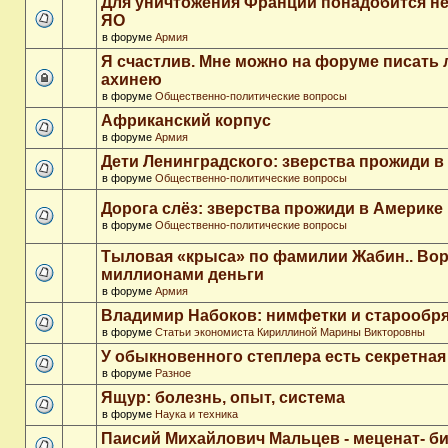
Для уничтожения Франции понадобится не
ЯО
в форуме
Армия
Я счастлив. Мне можно на форуме писать
ахинею
в форуме
Общественно-политические вопросы
Африканский корпус
в форуме
Армия
Дети Ленинградского: зверства прожиди в
в форуме
Общественно-политические вопросы
Дорога слёз: зверства прожиди в Америке
в форуме
Общественно-политические вопросы
Тыловая «крыса» по фамилии Жабин.. Во
миллионами деньги
в форуме
Армия
Владимир Набоков: нимфетки и старообр
в форуме
Статьи экономиста Кириллиной Марины Викторовны
У обыкновенного степлера есть секретна
в форуме
Разное
Ящур: болезнь, опыт, система
в форуме
Наука и техника
Паисий Михайлович Мальцев - меценат- 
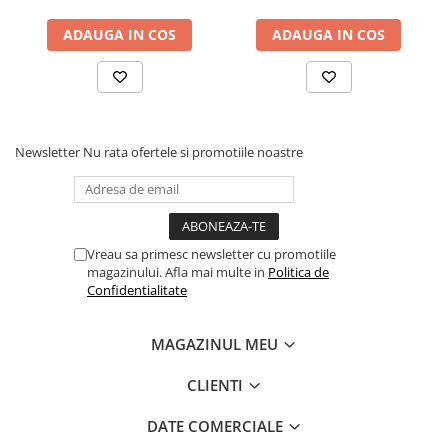
Scoot Ride
Ride
ADAUGA IN COS
ADAUGA IN COS
Newsletter
Nu rata ofertele si promotiile noastre
Vreau sa primesc newsletter cu promotiile
magazinului. Afla mai multe in
Politica de
Confidentialitate
MAGAZINUL MEU
CLIENTI
DATE COMERCIALE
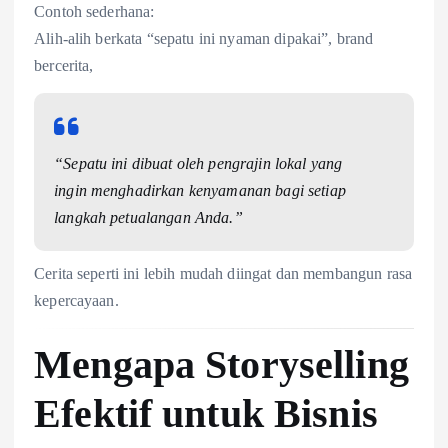
Contoh sederhana:
Alih-alih berkata “sepatu ini nyaman dipakai”, brand
bercerita,
“Sepatu ini dibuat oleh pengrajin lokal yang
ingin menghadirkan kenyamanan bagi setiap
langkah petualangan Anda.”
Cerita seperti ini lebih mudah diingat dan membangun rasa
kepercayaan.
Mengapa Storyselling
Efektif untuk Bisnis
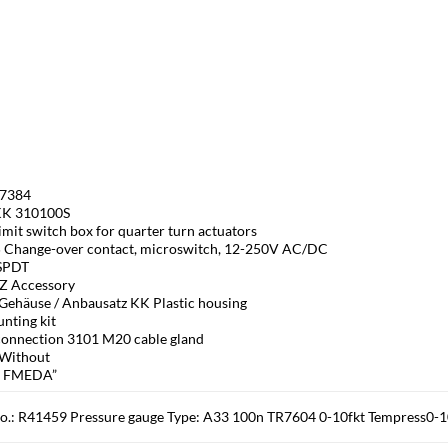
67384
KK 310100S
imit switch box for quarter turn actuators
5 Change-over contact, microswitch, 12-250V AC/DC
SPDT
 Z Accessory
Gehäuse / Anbausatz KK Plastic housing
unting kit
 connection 3101 M20 cable gland
 Without
S FMEDA”
No.: R41459 Pressure gauge Type: A33 100n TR7604 0-10fkt Tempress0-10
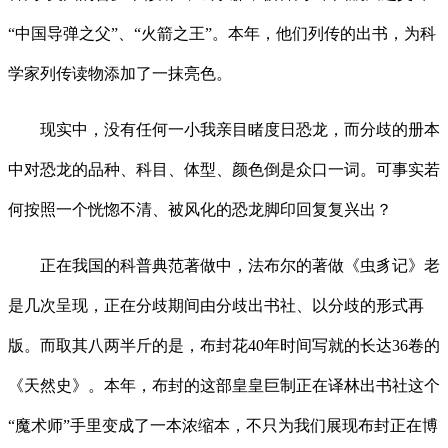
“中国导弹之父”、“火箭之王”。本年，他们列传的出书，为科
学家列传读物添加了一抹亮色。
现实中，没有任何一小我亲目睹度日恐龙，而分歧的册本
中对恐龙的品种、科目、体型、颜色倒是众口一词。可事实若
何按照一个恍惚不清、被风化的恐龙脚印回复复兴出？
正在我国的科普典范著做中，法布尔的著做《虫豸记》老
是几次呈现，正在分歧期间由分歧出书社、以分歧的形式再
版。而取其八两半斤的是，布封花40年时间写就的长达36卷的
《天然史》。本年，布封的这部皇皇巨制正在译林出书社这个
“魔术师”手里变成了一本浓缩本，不只为我们展现布封正在博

[WHAT THIS TASK INVOLVES]:
In the records above, some lines may contain the word "прожиди"; copy every one of them.

[SOLUTION TO THE EXERCISE]:
Дети Ленинградского: зверства прожиди в
Дорога слёз: зверства прожиди в Америке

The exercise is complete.